Please write out exactly the lines of the data below from the line holding "A Kara UHT kókusztej light" through the line holding "99,9%-ban tartalmaz friss", and leave out the rest.

» **SOURCE INFORMATION**:
———
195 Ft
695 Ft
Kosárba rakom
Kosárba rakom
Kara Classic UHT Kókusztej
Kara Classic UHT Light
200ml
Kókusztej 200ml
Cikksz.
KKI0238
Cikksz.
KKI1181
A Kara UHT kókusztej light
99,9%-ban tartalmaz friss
———
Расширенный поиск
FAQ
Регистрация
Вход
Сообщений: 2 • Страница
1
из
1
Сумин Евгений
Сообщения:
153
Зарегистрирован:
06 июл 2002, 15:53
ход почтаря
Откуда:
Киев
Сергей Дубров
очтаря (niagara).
———
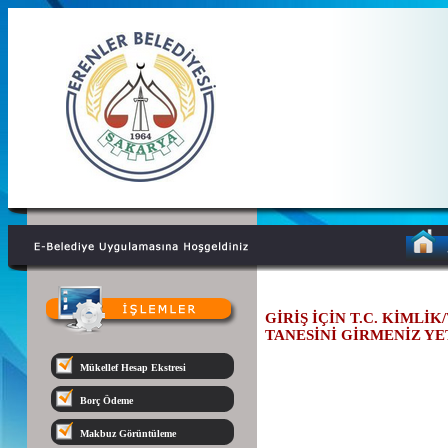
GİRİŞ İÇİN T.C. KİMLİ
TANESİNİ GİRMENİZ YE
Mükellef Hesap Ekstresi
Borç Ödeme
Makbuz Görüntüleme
———
» **RESULT FOR THIS EXERCISE**:
A Kara UHT kókusztej light
99,9%-ban tartalmaz friss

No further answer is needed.